On 4/29/2016 5:58 AM, Matt Hood wrote:
What does everyone prefer? Relative, absolute, or a mix of both?

Summary: For my work, a perl script confimed my choice of absolute
         mode in conjunction with judicious use of \transpose,
         but for other people it suggests relative is better.

Details:
I started with relative, to conserve line width and minimize input effort,
but soon realized that was a premature optimization.

In my transcriptions of Beethoven and Bach for guitar duos, most of the
input effort and line width is attributable to chords, fingerings, string
indications and other annotations.

And for the limited range of a guitar (3.5 octaves) I can \transpose c c'
to minimize the number of octave marks in absolute mode (so range is e, to b'').
Thus I never encounter long high runs of 32nds above c'''.

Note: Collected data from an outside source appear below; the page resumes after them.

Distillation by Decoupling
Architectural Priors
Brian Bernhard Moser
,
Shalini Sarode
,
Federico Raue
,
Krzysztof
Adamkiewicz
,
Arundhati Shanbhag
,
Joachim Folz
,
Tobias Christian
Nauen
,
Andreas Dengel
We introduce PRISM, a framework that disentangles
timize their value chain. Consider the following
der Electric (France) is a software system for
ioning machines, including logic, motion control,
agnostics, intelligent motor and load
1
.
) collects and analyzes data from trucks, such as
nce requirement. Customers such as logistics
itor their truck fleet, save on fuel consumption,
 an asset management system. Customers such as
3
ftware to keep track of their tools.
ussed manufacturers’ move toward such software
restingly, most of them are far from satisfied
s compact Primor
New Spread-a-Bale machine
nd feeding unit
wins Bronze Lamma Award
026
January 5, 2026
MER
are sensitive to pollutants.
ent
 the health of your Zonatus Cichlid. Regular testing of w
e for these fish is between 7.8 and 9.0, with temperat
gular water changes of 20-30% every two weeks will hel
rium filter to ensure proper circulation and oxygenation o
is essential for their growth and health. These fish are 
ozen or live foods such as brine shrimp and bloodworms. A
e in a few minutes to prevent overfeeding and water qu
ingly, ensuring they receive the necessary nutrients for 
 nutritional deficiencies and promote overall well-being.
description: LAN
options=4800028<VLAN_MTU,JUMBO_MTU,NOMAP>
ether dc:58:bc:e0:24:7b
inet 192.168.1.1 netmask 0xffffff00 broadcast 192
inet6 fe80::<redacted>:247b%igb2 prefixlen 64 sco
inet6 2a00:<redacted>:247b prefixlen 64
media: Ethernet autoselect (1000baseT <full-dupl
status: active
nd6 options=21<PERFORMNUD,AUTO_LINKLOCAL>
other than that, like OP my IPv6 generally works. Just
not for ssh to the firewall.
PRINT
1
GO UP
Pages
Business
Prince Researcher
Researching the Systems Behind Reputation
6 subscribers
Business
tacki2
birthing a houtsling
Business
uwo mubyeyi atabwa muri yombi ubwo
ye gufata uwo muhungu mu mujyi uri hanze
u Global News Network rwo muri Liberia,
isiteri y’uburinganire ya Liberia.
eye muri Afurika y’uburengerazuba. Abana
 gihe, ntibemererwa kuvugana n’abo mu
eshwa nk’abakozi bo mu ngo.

I also found that, for the limited range of the guitar, it was easier to think
in absolute (you're always aware of your octave on a guitar) than in relative
(especially in the frequent case where a pitch and its octave are in the same
chord or arpeggio, yet with identical pitch symbols).  Doing global replacements
in vi is also a bit easier in absolute than in relative.

To satisfy my curiousity about the "relative frequency" of octave marks,
both between files in relative vs files in absolute mode, and compared to
other annotations that seem to overwhelm octave marks, I wrote a little
perl script (included below) to count selected characters in ly files.

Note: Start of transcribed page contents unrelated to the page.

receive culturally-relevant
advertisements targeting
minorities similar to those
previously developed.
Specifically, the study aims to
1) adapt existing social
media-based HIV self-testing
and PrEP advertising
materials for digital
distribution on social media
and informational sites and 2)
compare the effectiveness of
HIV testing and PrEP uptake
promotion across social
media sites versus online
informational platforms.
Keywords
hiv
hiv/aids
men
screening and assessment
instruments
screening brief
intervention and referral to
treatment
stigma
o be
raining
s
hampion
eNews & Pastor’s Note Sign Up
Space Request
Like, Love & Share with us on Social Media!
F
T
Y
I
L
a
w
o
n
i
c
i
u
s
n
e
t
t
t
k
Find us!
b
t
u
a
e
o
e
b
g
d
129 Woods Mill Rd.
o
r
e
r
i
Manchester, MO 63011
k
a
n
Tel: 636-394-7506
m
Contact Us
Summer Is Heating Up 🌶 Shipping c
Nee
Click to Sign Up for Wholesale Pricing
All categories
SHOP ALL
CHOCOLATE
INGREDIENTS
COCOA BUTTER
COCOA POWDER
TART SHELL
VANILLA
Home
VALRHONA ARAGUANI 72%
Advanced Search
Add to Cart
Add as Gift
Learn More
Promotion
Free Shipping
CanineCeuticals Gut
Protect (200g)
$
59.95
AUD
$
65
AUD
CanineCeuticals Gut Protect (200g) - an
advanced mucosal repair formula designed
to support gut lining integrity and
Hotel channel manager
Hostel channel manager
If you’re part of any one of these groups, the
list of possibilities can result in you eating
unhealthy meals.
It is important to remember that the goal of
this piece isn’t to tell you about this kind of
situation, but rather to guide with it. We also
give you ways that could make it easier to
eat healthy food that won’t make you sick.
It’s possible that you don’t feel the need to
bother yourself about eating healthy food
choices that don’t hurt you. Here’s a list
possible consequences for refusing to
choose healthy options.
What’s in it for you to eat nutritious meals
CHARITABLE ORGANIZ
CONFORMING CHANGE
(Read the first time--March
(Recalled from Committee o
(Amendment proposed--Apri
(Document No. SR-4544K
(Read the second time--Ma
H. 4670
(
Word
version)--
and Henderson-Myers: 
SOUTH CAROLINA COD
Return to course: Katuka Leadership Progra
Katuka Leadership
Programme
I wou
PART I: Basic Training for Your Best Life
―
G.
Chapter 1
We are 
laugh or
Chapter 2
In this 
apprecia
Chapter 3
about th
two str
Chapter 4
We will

The script confirmed my intial impression that (a) octave marks are a trivial
contributor to line width (in my work) but also suprised me that (b) using
absolute mode on average only added one more octave mark per measure than
using relative mode (probably because I used \transpose to simplify input).

For fun, here are some specific test runs.

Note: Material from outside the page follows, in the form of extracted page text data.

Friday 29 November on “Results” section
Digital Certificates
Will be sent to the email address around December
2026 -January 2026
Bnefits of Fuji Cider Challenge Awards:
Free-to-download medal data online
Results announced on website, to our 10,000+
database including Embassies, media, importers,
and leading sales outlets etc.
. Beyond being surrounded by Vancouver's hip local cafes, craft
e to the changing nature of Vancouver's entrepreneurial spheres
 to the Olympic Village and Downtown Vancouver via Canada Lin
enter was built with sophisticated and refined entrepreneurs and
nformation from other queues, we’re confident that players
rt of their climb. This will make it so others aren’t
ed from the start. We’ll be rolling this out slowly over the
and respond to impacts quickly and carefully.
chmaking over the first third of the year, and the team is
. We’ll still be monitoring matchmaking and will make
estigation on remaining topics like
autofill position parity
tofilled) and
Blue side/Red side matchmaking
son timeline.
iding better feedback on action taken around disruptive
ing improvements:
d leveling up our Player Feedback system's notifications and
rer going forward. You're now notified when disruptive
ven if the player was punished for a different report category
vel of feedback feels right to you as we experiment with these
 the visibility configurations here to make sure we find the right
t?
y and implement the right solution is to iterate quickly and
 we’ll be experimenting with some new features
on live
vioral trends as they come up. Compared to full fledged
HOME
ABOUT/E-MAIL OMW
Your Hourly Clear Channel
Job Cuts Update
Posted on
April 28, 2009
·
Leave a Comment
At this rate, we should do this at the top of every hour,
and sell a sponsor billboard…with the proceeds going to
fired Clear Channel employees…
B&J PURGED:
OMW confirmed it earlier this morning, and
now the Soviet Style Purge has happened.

The first example is from when I used only relative mode.  FYI, I habitually
use measure marks (|) and try for one measure per line.  I also use lots
of abbreviations to shorten things where I can (see large number of "=" signs).

The results below for relative mode show only about 1 octave mark per measure
for a typical piece of about 6 pages:

$ ly-chars mypubs/pathetique-2-guitar-duo-2064/pathetique-2-guitar-duo.ly
In a file of 214 measure marks, 710 lines, 26458 characters and 3 \relatives ...
octave marks (,') are 1.0 per measure mark, 0.3 per line, 0.8 percent of file.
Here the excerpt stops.